NGO lauds FG’s bid to increase tax on Tobacco

NGO lauds FG’s bid to increase tax on tobacco

The Youth Action on Tobacco Control and Health (YATCH), an NGO, has lauded the Federal Government’s plan to increase tobacco tax.

Mr Seye Omiyefa, the Executive Director of the NGO, made the commendation in an interview with the News Agency of Nigeria (NAN) on Sunday in Lagos.

According to him, the increase will go a long way to save Nigerians from direct and secondhand smoking which have harmful health effects.

NAN reports that the Minister of Health, Prof. Isaac Adewole, on Wednesday said that the government might increase tax on tobacco.

Adewole made the statement while responding to questions from journalists after the Federal Executive Council (FEC) meeting.

According to the minister, the increase will be part of deliberate measures to check abuse and prevent smuggling of tobacco products into the country.

Omiyefa advocated quick implementation of the plan.

“I will like to commend the efforts of the minister of health toward reducing the rate of people dying due to tobacco-related diseases.

“One of the ways to achieve this is by increasing tax on tobacco products.

“It is no longer news that every year Nigeria loses all cadres of manpower and all categories of statesmen and leaders to tobacco-related deaths,’’ he said.

He said that research showed that higher taxes were effective in reducing tobacco use among low income groups and in preventing young people from starting to smoke.
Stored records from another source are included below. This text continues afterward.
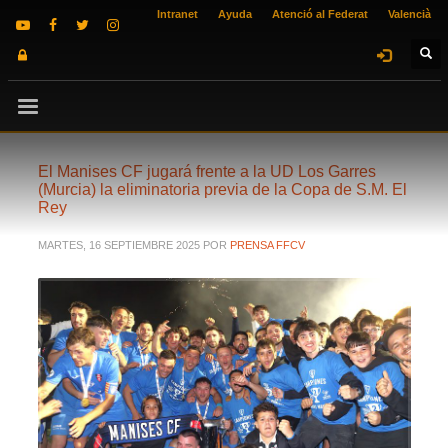
Intranet
Ayuda
Atenció al Federat
Valencià
El Manises CF jugará frente a la UD Los Garres
(Murcia) la eliminatoria previa de la Copa de S.M. El
Rey
MARTES, 16 SEPTIEMBRE 2025
POR
PRENSA FFCV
“Tax increase that raises tobacco prices by 10 per cent decreases tobacco consumption by about four per cent in high income countries and by up to eight per cent in most low and middle income countries.

“Furthermore, increasing excise tax on tobacco is considered to be the most cost-effective tobacco control measure.

“The World Health Organisation Report 2010 indicates that a 50 per cent increase in tobacco excise tax will generate a little more than US$ 1.4 billion in additional funds in 22 low income countries.

“If allocated to health, government health spending in these countries can increase by up to 50 per cent,’’ he said.

The director said that most consumers of tobacco products were people who struggled to make ends meet.

“ The first thing they do when they get any income is to buy a stick of cigarette or any other tobacco product just to satisfy their addiction which is as a result of the nicotine content.

“Increasing tax on tobacco products in Nigeria will reduce the rate of poor people buying cigarrete or any other tobacco product in the country.

“Globally, the prices of cigarette are high compared to what we have in Nigeria.

“In Canada, a pack of cigarrete is sold for about $8.2 (N3, 220); in UK, it is sold for $11.53 (N4, 162); in USA, $6.50 (N2, 346), and in Australia, it is sold for $18.63 (N6, 725).

“According to the Australian Government, it will raise tax on tobacco by 12.5 per cent every year from 2017 to 2020,’’ he said

Omiyefa told NAN that it was dissatisfactory that a pack of cigarrete as sold for $2 (N722) in Ghana, while in Nigeria, a pack of cigarrete was sold for about $0.71 (N255).

“Since a pack of cigarrete in Nigeria seems to be the cheapest in the world, there is the need to decrease consumption rate.

“This will also decrease the number of people dying from tobacco-related diseases, “ he said.

NAN reports that smoking, direct or secondhand, have been known to cause cancer and some other diseases.

It has been linked to cancers of the lung, larynx (voice box), pharynx (throat), nasal sinuses, brain, bladder, stomach, rectum, stomach and even breast.

It affects the heart and blood vessels, increasing the risk of heart attack and stroke.

Some studies have also linked it to mental and emotional changes and disorders.